Evolutionarily Conserved Sequences • When looking across different species, most DNA sequences are not conserved. • However, the exons of genes are often highly conserved, because their function is necessary for life. • Zoo blot: a Southern blot containing genomic DNA from many species. Probe it with the sequence in question: exons will hybridize with other species’ DNA, while introns and non-gene DNA won’t. • Computer-based homology search: BLAST search. Do similar sequences appear in the nucleotide databases? Especially chimpanzee and mouse, which have complete genome sequences available.
Detecting Gene Expression • Northern blots: RNA extracted from various tissues or experimental conditions, run on an electrophoresis gel, then probed with a specific DNA sequence.
Detecting Gene Expression • Real time PCR: • first convert all mRNA in a sample to cDNA using reverse transcriptase, • then amplify the region of interest using specific primers. • Use a fluorescent probe to detect and quantitate the specific product as it is being made by the PCR reaction. • the two components of the fluorescent tag interact to quench each other. When one part is removed by the Taq polymerase, the quenching stops and fluorescence can be detected.
Expressed Sequence Tags • ESTs are cDNA clones that have has a single round of sequencing done from one end. • First extract mRNA from a given tissue. Then convert it to cDNA and clone. • Sequence thousands of EST clones and save the results in a database. • A search can then show whether your sequence was expressed in that tissue. • quantitation issues: some mRNAs are present in much higher concentration than others. Many EST libraries are “normalized” by removing duplicate sequences. • Also can get data on transcription start sites and exon/intron boundaries by comparing to genomic DNA • but sometimes need to obtain the clone and sequence the rest of it yourself.

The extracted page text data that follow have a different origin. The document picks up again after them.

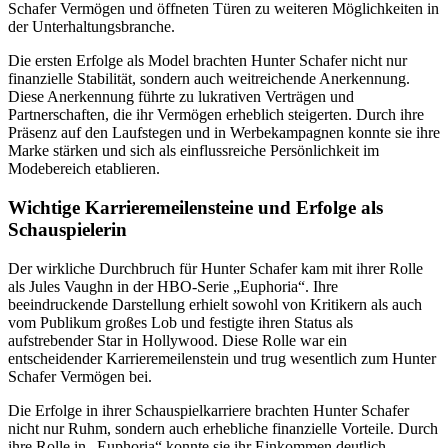
Schafer Vermögen und öffneten Türen zu weiteren Möglichkeiten in
der Unterhaltungsbranche.
Die ersten Erfolge als Model brachten Hunter Schafer nicht nur
finanzielle Stabilität, sondern auch weitreichende Anerkennung.
Diese Anerkennung führte zu lukrativen Verträgen und
Partnerschaften, die ihr Vermögen erheblich steigerten. Durch ihre
Präsenz auf den Laufstegen und in Werbekampagnen konnte sie ihre
Marke stärken und sich als einflussreiche Persönlichkeit im
Modebereich etablieren.
Wichtige Karrieremeilensteine und Erfolge als
Schauspielerin
Der wirkliche Durchbruch für Hunter Schafer kam mit ihrer Rolle
als Jules Vaughn in der HBO-Serie „Euphoria“. Ihre
beeindruckende Darstellung erhielt sowohl von Kritikern als auch
vom Publikum großes Lob und festigte ihren Status als
aufstrebender Star in Hollywood. Diese Rolle war ein
entscheidender Karrieremeilenstein und trug wesentlich zum Hunter
Schafer Vermögen bei.
Die Erfolge in ihrer Schauspielkarriere brachten Hunter Schafer
nicht nur Ruhm, sondern auch erhebliche finanzielle Vorteile. Durch
ihre Rolle in „Euphoria“ konnte sie ihr Einkommen deutlich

Etc. • New techniques in DNA/RNA technology are being developed constantly. The main goal is to increase reliability and decrease cost. Primarily the aim is to automate as much as possible. • Just a few techniques we are not going to discuss: RACE, SAGE, differential display, S1 nuclease protection
Protein Methods • It is important to be sure that the protein product of a gene is made, and to know where in the tissue or cell it is made, and how much is made. • Most protein detection is based on either making antibodies to the protein of interest, or by making a fusion protein: your protein fused to a fluorescent protein. • GFP: green fluorescent protein. Isolated from jellyfish. Several variants give different colors. It still works when it is fused to other proteins. • Often done in conjunction with confocal microscopy: examining the same image with visible light and fluorescence.
Antibodies • If you inject rabbits (usually) with your protein, the rabbit will develop an immune response against it. The antibodies can be isolated from the blood. • Antibodies bind very specifically to the antigen. The antibodies can be detected by a labeled second antibody that binds to the first antibody: fluorescein-labeled goat anti-rabbit antibody for instance.